Although acceptable cure rates and minimal complications seem to obviate the need to change immunosuppression to prevent disease progression or surgical morbidity, a change of agents may provide medical benefit. Neuzillet et al. (5) suggest the potential of rapamycin, a mammalian target of rapamycin inhibitor, to treat RCC while providing immunosuppression. In a study of transplant patients with various de novo malignancies after transplantation, calcineurin inhibitors, azathioprine, and mycophenolate mofetil were converted to sirolimus, another mTOR inhibitor. Two patients with large B-cell lymphoma and four patients with Kaposi sarcoma had full regression with no impairment of allograft function (20). The idea of an immunosuppressive regimen that not only prevents rejection but also is an effective chemotherapeutic for RCC is compelling and warrants future research. In the case of metastatic disease in patients who are not surgical candidates, reduction of immunosuppression may be recommended (5, 19).

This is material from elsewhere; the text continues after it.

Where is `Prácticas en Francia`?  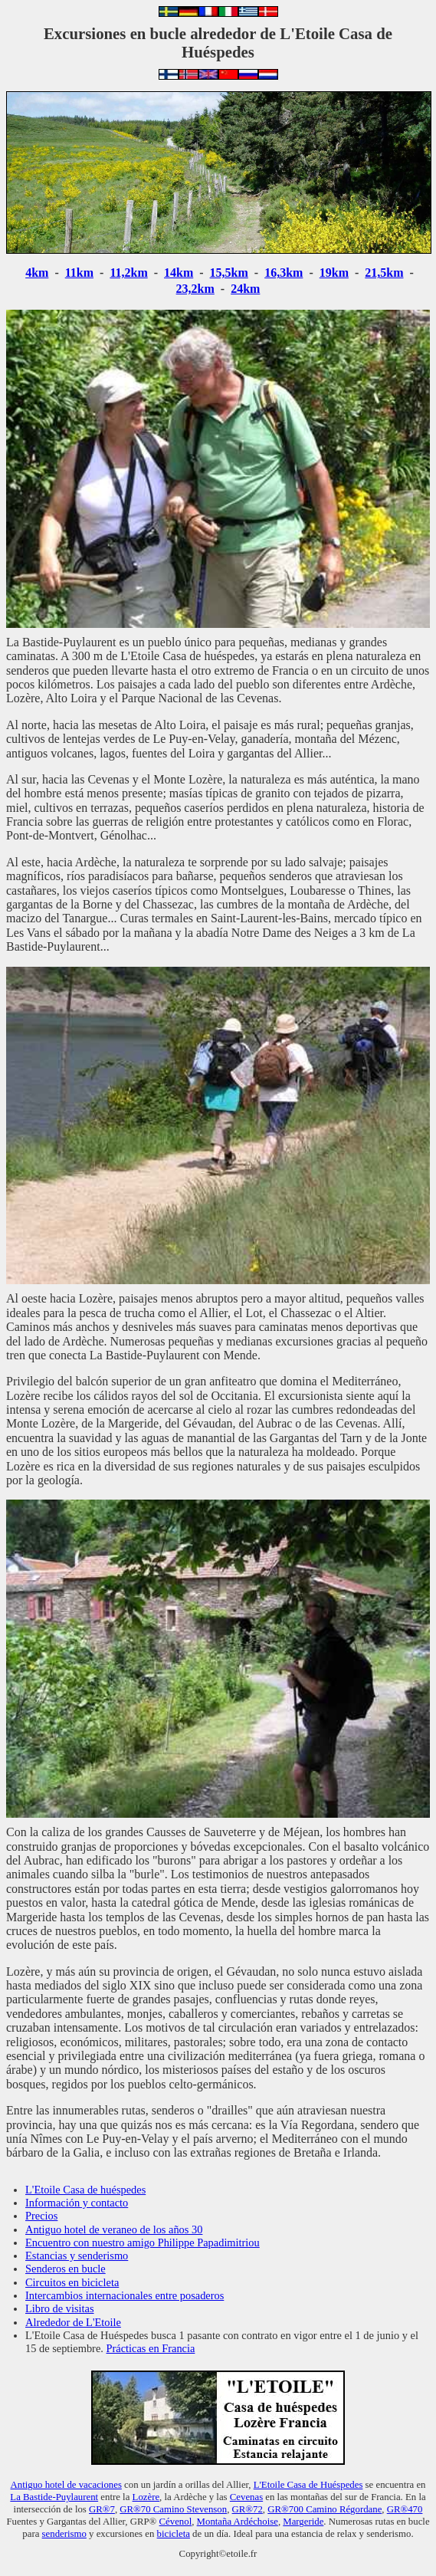 Prácticas en Francia is located at coordinates (151, 2348).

In conclusion, renal transplant recipients with suspicious masses or cancer or both can safely undergo nephrectomy of native kidneys without jeopardizing their grafts by stopping immunosuppression. Immunosuppression does not seem to promote metastasis or recurrence, although longer follow-up is required. As in patients on hemodialysis, papillary RCC is more common than clear cell carcinoma, although as more subtypes of RCC are defined, this trend may change. Evaluation for masses before transplantation and screening ultrasound of transplant recipients may aid in early identification.
MATERIALS AND METHODS
Since 2004, one surgeon (M.W.P.) has performed nephrectomies on 18 patients who had previously undergone renal transplants. Patients were included for analysis if the nephrectomy was performed for a suspicious mass and if they remained on immunosuppression, regardless of graft function, at the time of nephrectomy. We retrospectively reviewed the charts of the 15 patients meeting the inclusion criteria, including all available discharge summaries, operative reports, pathology reports, consultations, and progress notes to identify date of transplant, date of nephrectomy, pathology, immunosuppression, length of stay, and complications.In addition, we reviewed follow-up visits and films to identify late complications or recurrence.
Age at analysis ranged from 38 to 76 years. The average age was 57 years (median age 58 years). Of the 15 patients, 13 were men and 2 were women. Pathology, complications, length of stay, and current imaging were available for all patients. Immunosuppression regimen at the time of surgery was available for 13 of the 15 patients. Characteristics of patients diagnosed with RCC are presented in Table 3.